They say women understand each other without even trying, and that to men, women are like magic; something unexplainable and complicated. I never believed such thing. Mainly as a child.

I had no siblings, only a cousin who was three years my senior. He's always been like a brother to me and we were close since he and his family would come every summer to my hometown in Hungary. They were from Prussia, so they were way better off than us. Thus, we would always play together and therefore, I would pick a thing or two from his behaviour and act like it later on. Because all of this and also because there were nearly no girls my age in our village, all of my friends were male. My parents didn't mind - they hoped I'd find a good husband among them and settle down to have as many kids as possible. However, this idea disgusted me and as soon as there was a chance for me to get away to work, I took it without a second thought. I grew and matured, noticed my body changed and also noticed that all of the boys who used to be my friends also changed. Whenever I'd come back to visit my parents, they'd annoy me. Just then I realized why women felt more comfortable around other women. I quickly learned how to communicate with people my own gender and found way better friends than those with whom I used to play as a child.

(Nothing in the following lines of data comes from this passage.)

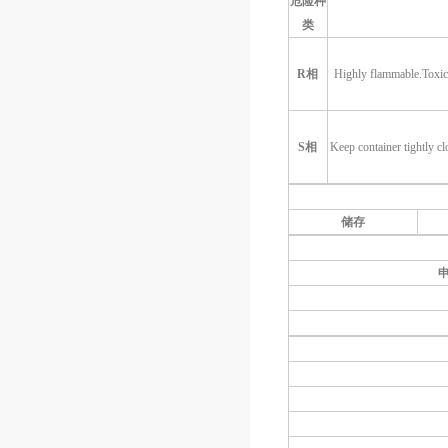
危险种
类
R
相
Highly flammable.Toxic b
S
相
Keep container tightly c
储存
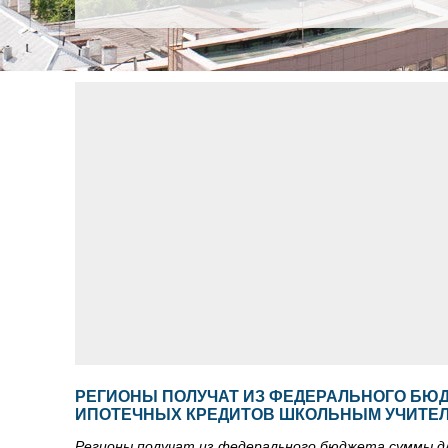
РЕГИОНЫ ПОЛУЧАТ ИЗ ФЕДЕРАЛЬНОГО БЮ
ИПОТЕЧНЫХ КРЕДИТОВ ШКОЛЬНЫМ УЧИТЕ
Регионы получат из федерального бюджета суммы д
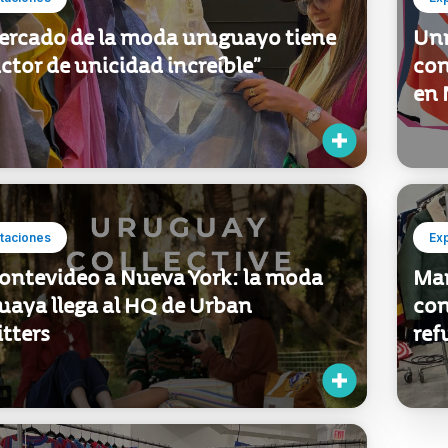
taciones
Ex
mercado de la moda uruguayo tiene
Unm
ctor de unicidad increíble”
con
en 
taciones
Ex
ontevideo a Nueva York: la moda
Mar
uaya llega al HQ de Urban
con
tters
ref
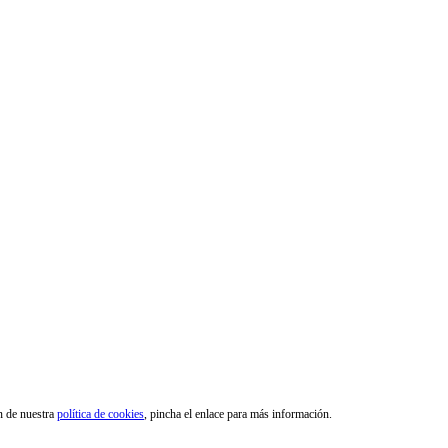
ón de nuestra
política de cookies
, pincha el enlace para más información.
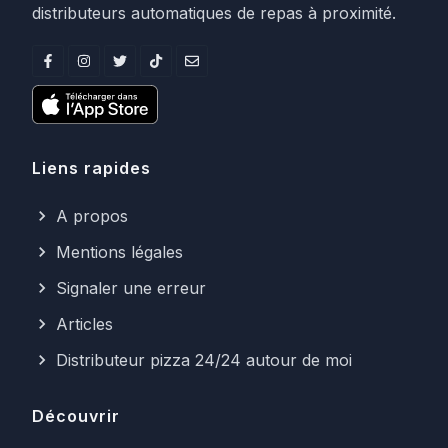
distributeurs automatiques de repas à proximité.
Liens rapides
A propos
Mentions légales
Signaler une erreur
Articles
Distributeur pizza 24/24 autour de moi
Découvrir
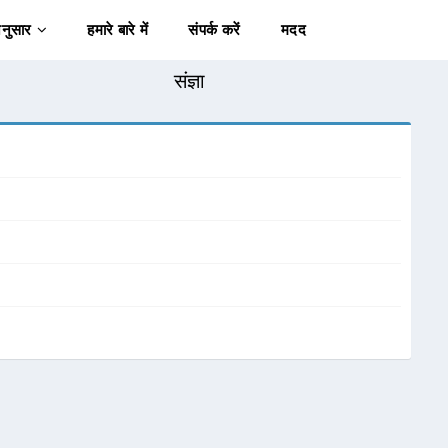
अनुसार
हमारे बारे में
संपर्क करें
मदद
संज्ञा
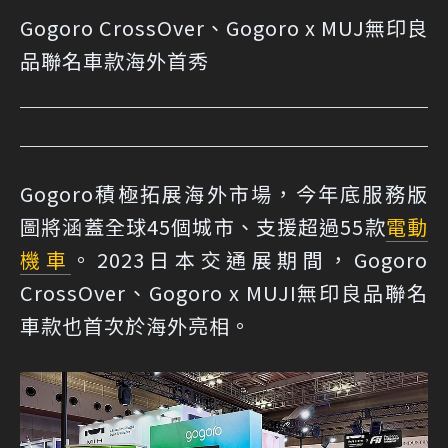
Gogoro CrossOver、Gogoro x MUJ無印良
品聯名車款海外首秀
Gogoro積極拓展海外市場，今年底服務版
圖將涵蓋全球45個城市、支援超過55款
電動
機車
。2023日本交通展期間，Gogoro
CrossOver、Gogoro x MUJI無印良品聯名
車款也首次於海外亮相。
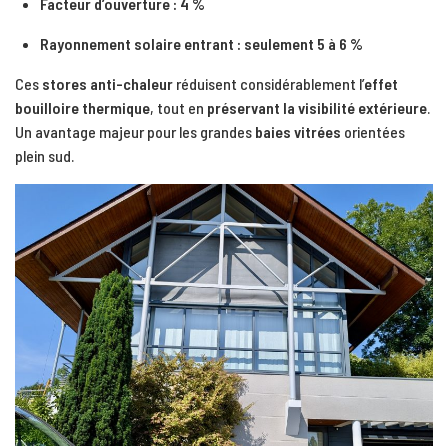
Facteur d’ouverture : 4 %
Rayonnement solaire entrant : seulement 5 à 6 %
Ces
stores anti-chaleur
réduisent considérablement l’
effet
bouilloire thermique
, tout en
préservant la visibilité extérieure
.
Un avantage majeur pour les grandes
baies vitrées
orientées
plein sud.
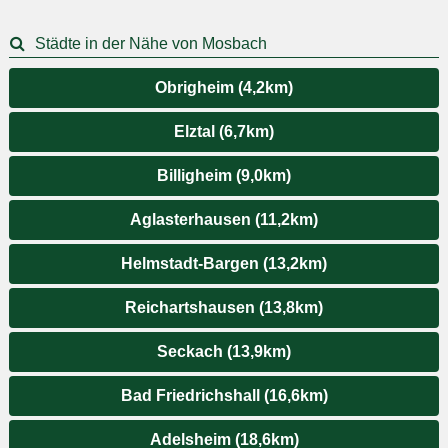
Städte in der Nähe von Mosbach
Obrigheim (4,2km)
Elztal (6,7km)
Billigheim (9,0km)
Aglasterhausen (11,2km)
Helmstadt-Bargen (13,2km)
Reichartshausen (13,8km)
Seckach (13,9km)
Bad Friedrichshall (16,6km)
Adelsheim (18,6km)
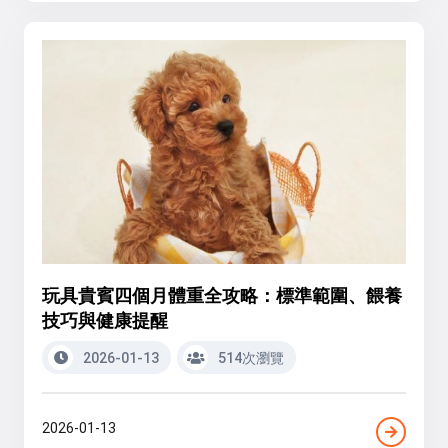
玩具貴賓四個月體重全攻略：標準範圍、餵養
技巧與健康提醒
2026-01-13
514次瀏覽
2026-01-13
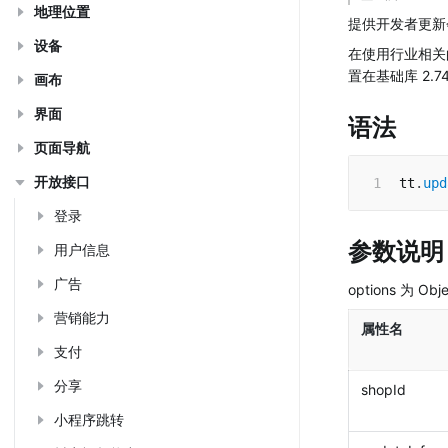
地理位置
提供开发者更新
设备
在使用行业相关的
置在基础库 2.74
画布
界面
语法
页面导航
开放接口
tt
.
upd
登录
参数说明
用户信息
广告
options 为 O
营销能力
属性名
支付
分享
shopId
小程序跳转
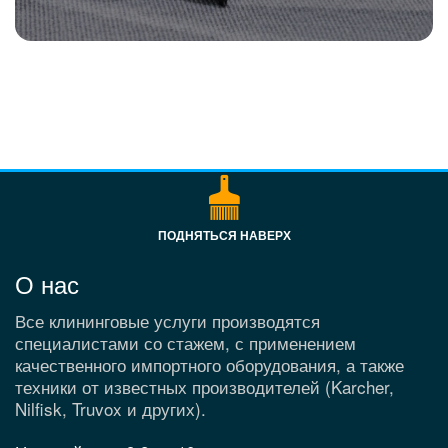
ПОДНЯТЬСЯ НАВЕРХ
О нас
Все клининговые услуги производятся
специалистами со стажем, с применением
качественного импортного оборудования, а также
техники от известных производителей (Karcher,
Nilfisk, Truvox и других).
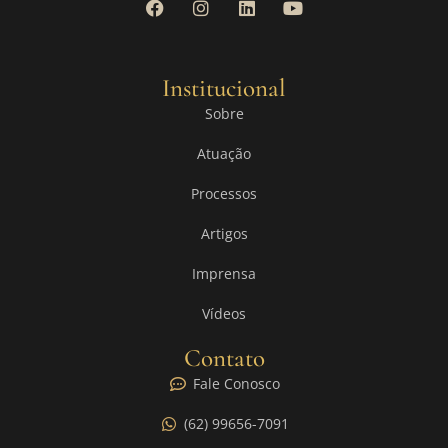
Institucional
Sobre
Atuação
Processos
Artigos
Imprensa
Vídeos
Contato
Fale Conosco
(62) 99656-7091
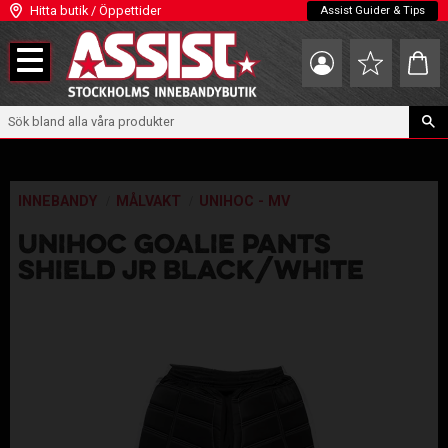
Hitta butik / Öppettider
Assist Guider & Tips
Meny
Kundva
Favoriter
INNEBANDY
MÅLVAKT
UNIHOC - MV
UNIHOC GOALIE PANTS
SHIELD JR BLACK/WHITE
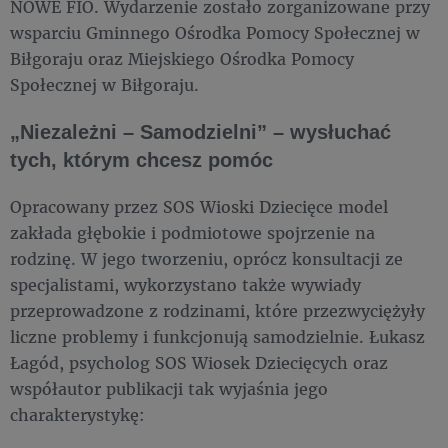
NOWE FIO. Wydarzenie zostało zorganizowane przy
wsparciu Gminnego Ośrodka Pomocy Społecznej w
Biłgoraju oraz Miejskiego Ośrodka Pomocy
Społecznej w Biłgoraju.
„Niezależni – Samodzielni” – wysłuchać
tych, którym chcesz pomóc
Opracowany przez SOS Wioski Dziecięce model
zakłada głębokie i podmiotowe spojrzenie na
rodzinę. W jego tworzeniu, oprócz konsultacji ze
specjalistami, wykorzystano także wywiady
przeprowadzone z rodzinami, które przezwyciężyły
liczne problemy i funkcjonują samodzielnie. Łukasz
Łagód, psycholog SOS Wiosek Dziecięcych oraz
współautor publikacji tak wyjaśnia jego
charakterystykę:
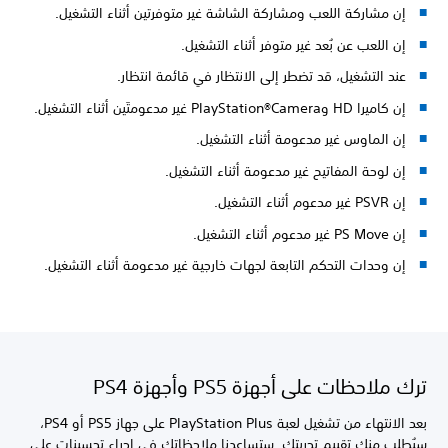
إن مشاركة اللعب ومشاركة الشاشة غير متوفرتين أثناء التشغيل.
إن اللعب عن بُعد غير متوفر أثناء التشغيل.
عند التشغيل، قد تضطر إلى الانتظار في قائمة انتظار.
إن كاميرا HD وPlayStation®Camera غير مدعومتَين أثناء التشغيل.
إن الماوس غير مدعومة أثناء التشغيل.
إن لوحة المفاتيح غير مدعومة أثناء التشغيل.
إن PSVR غير مدعوم أثناء التشغيل.
إن PS Move غير مدعوم أثناء التشغيل.
إن وحدات التحكم التابعة لجهات خارجية غير مدعومة أثناء التشغيل.
ترك ملاحظات على أجهزة PS5 وأجهزة PS4
بعد الانتهاء من تشغيل لعبة PlayStation Plus على جهاز PS5 أو PS4،
سيُطلب منك تقييم تجربتك. ستساعدنا ملاحظاتك في إجراء تحسينات على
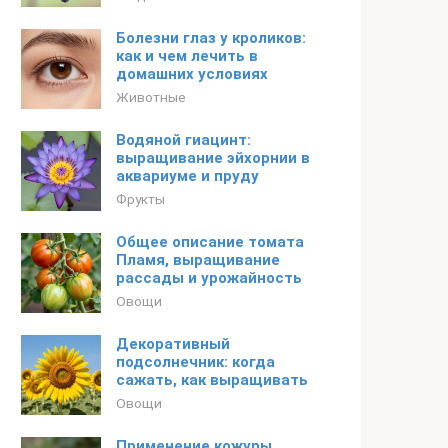
Болезни глаз у кроликов:
как и чем лечить в
домашних условиях
Животные
Водяной гиацинт:
выращивание эйхорнии в
аквариуме и пруду
Фрукты
Общее описание томата
Пламя, выращивание
рассады и урожайность
Овощи
Декоративный
подсолнечник: когда
сажать, как выращивать
Овощи
Применение кожуры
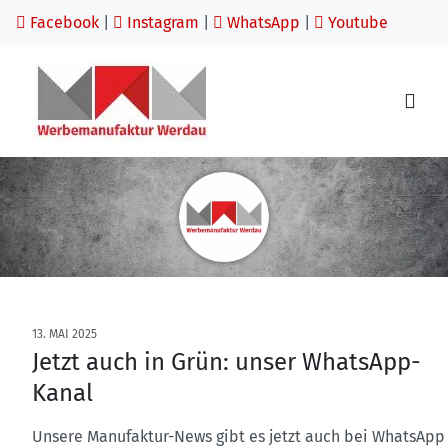
Facebook
|
Instagram
|
WhatsApp
|
Youtube
13. MAI 2025
Jetzt auch in Grün: unser WhatsApp-
Kanal
Unsere Manufaktur-News gibt es jetzt auch bei WhatsApp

Even now, for example, many years later, I found it more relaxing to spend time with another woman than a man. Mainly because men often uttered things about us being weak and such alike. I also noticed they were far more likely to be swallowed by stress than women. Or maybe that was the case only for the men I knew. All in all, now that there were four men in my life at the same time, I often needed to run away to my friend Jana. I often found myself feeling like the only adult among these male children. It was tough having three of them around, in which two didn't quite click, but having four of them? Insane.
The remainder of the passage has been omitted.